=== WHAT THE EXERCISE ASKS ===
For the data below, restate word for word only the lines from the line containing "di successo e performance complessiva nel" through the line containing "Bezpieczne płatności", both ends included.

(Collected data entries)
##########
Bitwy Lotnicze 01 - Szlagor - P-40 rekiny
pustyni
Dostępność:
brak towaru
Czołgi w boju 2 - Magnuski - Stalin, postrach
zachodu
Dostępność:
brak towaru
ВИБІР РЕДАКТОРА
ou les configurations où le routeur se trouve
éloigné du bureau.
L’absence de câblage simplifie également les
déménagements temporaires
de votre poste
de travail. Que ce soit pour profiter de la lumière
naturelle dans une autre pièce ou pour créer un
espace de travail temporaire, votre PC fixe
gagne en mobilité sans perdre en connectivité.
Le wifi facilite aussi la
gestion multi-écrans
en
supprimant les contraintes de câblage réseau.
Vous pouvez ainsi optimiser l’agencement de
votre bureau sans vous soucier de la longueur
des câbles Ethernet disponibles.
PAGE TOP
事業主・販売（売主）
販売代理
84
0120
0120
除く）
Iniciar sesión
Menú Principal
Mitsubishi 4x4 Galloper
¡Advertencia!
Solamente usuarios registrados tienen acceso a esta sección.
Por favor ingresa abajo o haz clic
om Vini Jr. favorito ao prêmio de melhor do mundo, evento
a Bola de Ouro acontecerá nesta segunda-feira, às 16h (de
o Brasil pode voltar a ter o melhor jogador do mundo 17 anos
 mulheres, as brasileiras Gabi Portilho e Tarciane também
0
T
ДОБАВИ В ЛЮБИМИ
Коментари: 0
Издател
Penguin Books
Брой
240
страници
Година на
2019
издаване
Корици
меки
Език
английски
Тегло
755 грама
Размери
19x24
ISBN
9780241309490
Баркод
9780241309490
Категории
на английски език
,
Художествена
##########
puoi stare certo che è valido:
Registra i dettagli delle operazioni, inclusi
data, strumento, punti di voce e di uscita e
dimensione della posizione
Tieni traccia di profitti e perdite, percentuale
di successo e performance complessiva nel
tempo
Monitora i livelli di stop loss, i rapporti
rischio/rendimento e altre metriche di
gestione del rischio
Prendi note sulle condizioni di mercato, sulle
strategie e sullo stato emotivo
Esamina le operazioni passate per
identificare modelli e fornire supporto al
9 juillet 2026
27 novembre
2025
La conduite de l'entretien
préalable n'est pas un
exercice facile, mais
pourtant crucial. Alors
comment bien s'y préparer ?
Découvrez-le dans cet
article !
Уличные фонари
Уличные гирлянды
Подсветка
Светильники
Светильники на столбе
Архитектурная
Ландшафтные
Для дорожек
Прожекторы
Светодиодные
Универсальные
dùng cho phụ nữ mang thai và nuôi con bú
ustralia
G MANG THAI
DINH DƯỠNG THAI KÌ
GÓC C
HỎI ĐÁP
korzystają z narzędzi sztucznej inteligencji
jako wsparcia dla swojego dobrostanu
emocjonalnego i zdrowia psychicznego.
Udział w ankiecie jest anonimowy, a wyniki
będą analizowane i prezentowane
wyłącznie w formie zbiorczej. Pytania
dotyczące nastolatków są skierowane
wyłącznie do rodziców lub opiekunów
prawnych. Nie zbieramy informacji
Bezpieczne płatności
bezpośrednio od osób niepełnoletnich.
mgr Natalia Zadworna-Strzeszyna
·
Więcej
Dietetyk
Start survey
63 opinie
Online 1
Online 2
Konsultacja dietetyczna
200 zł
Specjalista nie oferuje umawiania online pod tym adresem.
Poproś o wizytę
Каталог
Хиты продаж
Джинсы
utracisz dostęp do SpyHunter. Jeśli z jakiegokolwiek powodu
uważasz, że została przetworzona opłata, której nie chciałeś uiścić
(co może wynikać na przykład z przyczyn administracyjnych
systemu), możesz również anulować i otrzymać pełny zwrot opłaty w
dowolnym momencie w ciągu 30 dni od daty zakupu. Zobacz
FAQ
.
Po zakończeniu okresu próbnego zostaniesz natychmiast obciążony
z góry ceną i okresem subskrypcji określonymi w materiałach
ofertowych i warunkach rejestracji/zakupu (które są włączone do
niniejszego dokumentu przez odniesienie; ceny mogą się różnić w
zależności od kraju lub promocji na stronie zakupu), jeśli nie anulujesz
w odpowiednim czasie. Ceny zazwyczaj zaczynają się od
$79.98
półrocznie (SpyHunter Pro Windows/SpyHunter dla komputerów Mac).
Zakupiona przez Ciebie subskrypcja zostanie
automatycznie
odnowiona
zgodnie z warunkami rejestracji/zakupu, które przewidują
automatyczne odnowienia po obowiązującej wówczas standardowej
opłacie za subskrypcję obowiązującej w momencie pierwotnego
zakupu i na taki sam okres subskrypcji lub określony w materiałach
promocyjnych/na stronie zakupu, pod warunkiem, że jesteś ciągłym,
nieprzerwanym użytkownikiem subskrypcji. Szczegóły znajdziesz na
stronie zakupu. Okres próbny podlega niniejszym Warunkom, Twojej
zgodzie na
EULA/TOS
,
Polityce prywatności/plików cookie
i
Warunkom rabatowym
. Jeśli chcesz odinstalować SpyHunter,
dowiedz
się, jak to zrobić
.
##########
=== FINAL ANSWER ===
di successo e performance complessiva nel
tempo
Monitora i livelli di stop loss, i rapporti
rischio/rendimento e altre metriche di
gestione del rischio
Prendi note sulle condizioni di mercato, sulle
strategie e sullo stato emotivo
Esamina le operazioni passate per
identificare modelli e fornire supporto al
9 juillet 2026
27 novembre
2025
La conduite de l'entretien
préalable n'est pas un
exercice facile, mais
pourtant crucial. Alors
comment bien s'y préparer ?
Découvrez-le dans cet
article !
Уличные фонари
Уличные гирлянды
Подсветка
Светильники
Светильники на столбе
Архитектурная
Ландшафтные
Для дорожек
Прожекторы
Светодиодные
Универсальные
dùng cho phụ nữ mang thai và nuôi con bú
ustralia
G MANG THAI
DINH DƯỠNG THAI KÌ
GÓC C
HỎI ĐÁP
korzystają z narzędzi sztucznej inteligencji
jako wsparcia dla swojego dobrostanu
emocjonalnego i zdrowia psychicznego.
Udział w ankiecie jest anonimowy, a wyniki
będą analizowane i prezentowane
wyłącznie w formie zbiorczej. Pytania
dotyczące nastolatków są skierowane
wyłącznie do rodziców lub opiekunów
prawnych. Nie zbieramy informacji
Bezpieczne płatności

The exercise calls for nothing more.